Observing Monica periodically through her childhood and adolescence and also in her adult life, Engel et al. [23, 24] identified several enduring effects of her experiences during infancy. These included a persistence in the shallowness of her object relations; an impoverished fantasy life; a disinclination to introspection, submissiveness; a low level of manifest aggressivity; and a tendency to imitate rather than identify with others. When Monica became a mother herself, there was a close correspondence between the way she held her infants during bottle-feeding and the way she had been handled as an infant during fistula-feeding. This body behaviour felt ‘natural’ to Monica; it is a good example of how early experience can be encoded implicitly in the brain and be reactivated in later situations without any sense that something is being recalled [25].

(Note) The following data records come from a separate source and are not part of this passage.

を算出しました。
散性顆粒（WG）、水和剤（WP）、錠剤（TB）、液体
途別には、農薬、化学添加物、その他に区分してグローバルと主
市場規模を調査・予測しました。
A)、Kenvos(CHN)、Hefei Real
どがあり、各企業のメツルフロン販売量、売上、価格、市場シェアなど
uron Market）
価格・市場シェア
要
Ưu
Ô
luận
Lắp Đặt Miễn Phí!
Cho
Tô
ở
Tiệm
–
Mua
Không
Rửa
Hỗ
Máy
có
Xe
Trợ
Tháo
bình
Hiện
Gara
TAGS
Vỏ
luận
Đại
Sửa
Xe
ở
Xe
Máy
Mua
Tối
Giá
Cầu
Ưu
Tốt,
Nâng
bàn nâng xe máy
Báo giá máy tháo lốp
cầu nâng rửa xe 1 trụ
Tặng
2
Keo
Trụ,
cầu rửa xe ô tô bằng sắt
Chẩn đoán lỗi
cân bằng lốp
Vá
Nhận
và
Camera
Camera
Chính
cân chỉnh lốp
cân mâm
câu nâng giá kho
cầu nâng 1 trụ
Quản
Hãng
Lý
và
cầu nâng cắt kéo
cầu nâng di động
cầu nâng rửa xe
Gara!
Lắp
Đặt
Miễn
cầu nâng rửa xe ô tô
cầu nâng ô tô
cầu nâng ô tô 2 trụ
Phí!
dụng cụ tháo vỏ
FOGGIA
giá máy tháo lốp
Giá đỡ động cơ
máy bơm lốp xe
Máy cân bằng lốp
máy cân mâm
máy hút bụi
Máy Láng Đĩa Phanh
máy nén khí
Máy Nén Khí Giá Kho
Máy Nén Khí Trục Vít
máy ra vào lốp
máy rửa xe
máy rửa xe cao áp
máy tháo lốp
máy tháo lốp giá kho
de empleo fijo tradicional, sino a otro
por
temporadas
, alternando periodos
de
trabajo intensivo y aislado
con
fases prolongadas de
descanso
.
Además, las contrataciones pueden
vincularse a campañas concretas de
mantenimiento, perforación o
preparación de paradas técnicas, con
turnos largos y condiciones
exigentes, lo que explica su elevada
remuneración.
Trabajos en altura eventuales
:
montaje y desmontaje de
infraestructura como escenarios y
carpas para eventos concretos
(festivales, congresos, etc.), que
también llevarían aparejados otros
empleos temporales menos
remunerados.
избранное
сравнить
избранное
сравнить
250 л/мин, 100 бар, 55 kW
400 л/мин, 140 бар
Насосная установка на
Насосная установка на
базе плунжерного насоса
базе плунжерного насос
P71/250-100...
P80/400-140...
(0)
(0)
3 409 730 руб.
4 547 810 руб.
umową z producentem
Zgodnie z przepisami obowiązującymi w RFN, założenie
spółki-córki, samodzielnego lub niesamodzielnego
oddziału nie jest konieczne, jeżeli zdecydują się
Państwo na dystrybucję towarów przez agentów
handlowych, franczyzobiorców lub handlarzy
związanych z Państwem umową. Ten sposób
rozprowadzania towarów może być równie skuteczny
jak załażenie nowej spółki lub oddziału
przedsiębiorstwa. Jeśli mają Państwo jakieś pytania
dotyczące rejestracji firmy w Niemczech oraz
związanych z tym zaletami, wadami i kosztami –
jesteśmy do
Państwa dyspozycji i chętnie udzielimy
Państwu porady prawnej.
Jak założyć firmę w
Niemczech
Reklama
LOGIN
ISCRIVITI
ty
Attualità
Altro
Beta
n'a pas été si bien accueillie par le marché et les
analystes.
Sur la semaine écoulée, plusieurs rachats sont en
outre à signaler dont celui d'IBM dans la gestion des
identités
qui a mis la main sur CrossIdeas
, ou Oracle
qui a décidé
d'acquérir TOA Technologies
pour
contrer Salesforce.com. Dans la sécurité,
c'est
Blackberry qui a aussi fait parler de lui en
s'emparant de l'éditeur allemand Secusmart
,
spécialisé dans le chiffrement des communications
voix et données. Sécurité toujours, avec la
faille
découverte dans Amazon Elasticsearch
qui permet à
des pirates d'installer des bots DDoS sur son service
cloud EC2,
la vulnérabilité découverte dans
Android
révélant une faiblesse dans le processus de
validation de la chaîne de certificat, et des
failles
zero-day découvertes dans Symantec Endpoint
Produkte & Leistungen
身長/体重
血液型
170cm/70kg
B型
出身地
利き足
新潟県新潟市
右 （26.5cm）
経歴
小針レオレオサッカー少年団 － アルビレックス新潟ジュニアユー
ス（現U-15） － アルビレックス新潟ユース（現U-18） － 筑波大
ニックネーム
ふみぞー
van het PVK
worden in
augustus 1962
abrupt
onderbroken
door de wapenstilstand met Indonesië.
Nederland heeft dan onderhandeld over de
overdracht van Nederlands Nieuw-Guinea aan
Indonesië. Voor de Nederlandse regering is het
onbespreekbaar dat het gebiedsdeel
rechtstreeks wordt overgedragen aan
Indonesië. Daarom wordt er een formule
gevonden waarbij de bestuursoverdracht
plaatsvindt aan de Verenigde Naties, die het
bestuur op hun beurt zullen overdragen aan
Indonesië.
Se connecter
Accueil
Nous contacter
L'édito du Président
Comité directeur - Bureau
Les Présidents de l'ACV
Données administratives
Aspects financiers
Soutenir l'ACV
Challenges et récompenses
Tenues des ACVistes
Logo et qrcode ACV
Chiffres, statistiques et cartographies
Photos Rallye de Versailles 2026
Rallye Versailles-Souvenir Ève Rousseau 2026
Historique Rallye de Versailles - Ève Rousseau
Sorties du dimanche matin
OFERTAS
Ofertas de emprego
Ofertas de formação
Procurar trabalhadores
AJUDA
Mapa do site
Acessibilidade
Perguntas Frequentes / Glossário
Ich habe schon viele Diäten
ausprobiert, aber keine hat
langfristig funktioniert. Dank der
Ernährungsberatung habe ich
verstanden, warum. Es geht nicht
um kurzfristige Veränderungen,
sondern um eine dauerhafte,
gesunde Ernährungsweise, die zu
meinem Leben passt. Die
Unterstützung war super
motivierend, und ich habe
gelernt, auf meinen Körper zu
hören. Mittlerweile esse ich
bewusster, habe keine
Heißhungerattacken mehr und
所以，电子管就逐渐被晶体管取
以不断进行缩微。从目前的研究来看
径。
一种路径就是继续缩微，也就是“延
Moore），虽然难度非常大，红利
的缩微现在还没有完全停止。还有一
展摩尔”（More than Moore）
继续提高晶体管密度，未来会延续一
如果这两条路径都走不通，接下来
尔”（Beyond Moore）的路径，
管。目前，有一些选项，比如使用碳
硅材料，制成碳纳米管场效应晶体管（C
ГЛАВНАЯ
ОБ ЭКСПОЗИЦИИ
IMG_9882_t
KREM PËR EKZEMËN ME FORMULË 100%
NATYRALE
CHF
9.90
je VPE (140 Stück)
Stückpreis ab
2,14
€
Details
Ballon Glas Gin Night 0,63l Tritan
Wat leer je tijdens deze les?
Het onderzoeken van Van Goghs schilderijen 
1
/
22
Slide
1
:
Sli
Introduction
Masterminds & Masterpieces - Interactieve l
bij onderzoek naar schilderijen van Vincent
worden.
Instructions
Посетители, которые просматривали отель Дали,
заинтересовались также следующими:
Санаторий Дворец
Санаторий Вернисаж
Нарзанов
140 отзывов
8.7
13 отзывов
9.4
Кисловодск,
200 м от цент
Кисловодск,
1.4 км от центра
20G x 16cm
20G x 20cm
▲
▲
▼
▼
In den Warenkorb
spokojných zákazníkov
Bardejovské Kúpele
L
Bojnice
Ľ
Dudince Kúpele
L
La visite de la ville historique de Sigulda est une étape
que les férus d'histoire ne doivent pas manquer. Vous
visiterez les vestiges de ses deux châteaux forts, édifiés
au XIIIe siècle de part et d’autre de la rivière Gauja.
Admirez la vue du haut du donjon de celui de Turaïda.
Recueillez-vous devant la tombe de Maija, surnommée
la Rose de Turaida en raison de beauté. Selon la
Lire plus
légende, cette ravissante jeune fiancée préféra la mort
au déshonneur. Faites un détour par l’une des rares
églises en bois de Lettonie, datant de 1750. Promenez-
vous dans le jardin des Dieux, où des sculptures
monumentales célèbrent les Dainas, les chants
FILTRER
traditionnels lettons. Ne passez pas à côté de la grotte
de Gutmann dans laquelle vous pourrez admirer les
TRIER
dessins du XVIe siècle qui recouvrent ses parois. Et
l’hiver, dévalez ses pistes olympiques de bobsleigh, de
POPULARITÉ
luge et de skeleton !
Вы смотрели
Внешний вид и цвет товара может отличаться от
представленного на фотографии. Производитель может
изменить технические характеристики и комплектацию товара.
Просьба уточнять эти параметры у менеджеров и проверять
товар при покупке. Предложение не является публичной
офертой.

Studies of ulcerative colitis
Toward the end of his psychoanalytic training, Engel [26–29] began writing a series of papers on ulcerative colitis in which he reviewed the literature on the nature of the somatic and psychologic processes, reported his own observations, and evaluated the adequacy of the various psychosomatic hypotheses. In contrast to many other psychoanalytically trained psychosomatic researchers, he made clear from the outset that he was concerned not with the problem of psychogenesis, but rather with identifying ‘conditions which may be contributory or even necessary yet may not be sufficient in themselves for the development of ulcerative colitis’ [28], p.231]. This conceptual approach was not inconsistent with the teaching of Alexander, who regarded specific intrapsychic conflicts as only one factor in the overall development of disease; a specific type of life event that activates the conflict and a biological vulnerability of a specific organ were also necessary factors in Alexander's model [30].
Instead of focusing on specific conflicts, however, Engel investigated the interpersonal relationships of ulcerative colitis patients and observed a rather consistent pattern. Typically the patients had intensely dependent relationships with one or two key people (usually the mother or the spouse), yet they lacked the capacity to establish warm, mature friendships with other people. The onset or recurrence of colitis usually occurred when a key relationship had been threatened or disrupted and the patient had responded to the loss with feelings of helplessness, hopelessness, and despair. Engel [28] also observed ‘serious defects in ego function’ in colitis patients, which he did not fully explore but attributed to longstanding mutually dependent relationships with their mothers. He found that the patients either became very dependent on their doctor or established no relationship or at best a very superficial one. In his experience, those who developed a dependent relationship did better medically than those who did not. When there were disruptions in the doctor-patient relationship these dependent patients suffered a relapse of their colitis unless they formed a substitute relationship.
Based on these observations Engel [29] recommended supportive psychotherapy for most colitis patients and that the relationships with their psychotherapists or gastroenterologists never be completely terminated. Some support for his recommendation was provided a decade later by findings from a study at Columbia University where individuated patients with colitis were found to respond to interpretations of intrapsychic conflict, while highly dependent patients were best helped by support and suggestion [31].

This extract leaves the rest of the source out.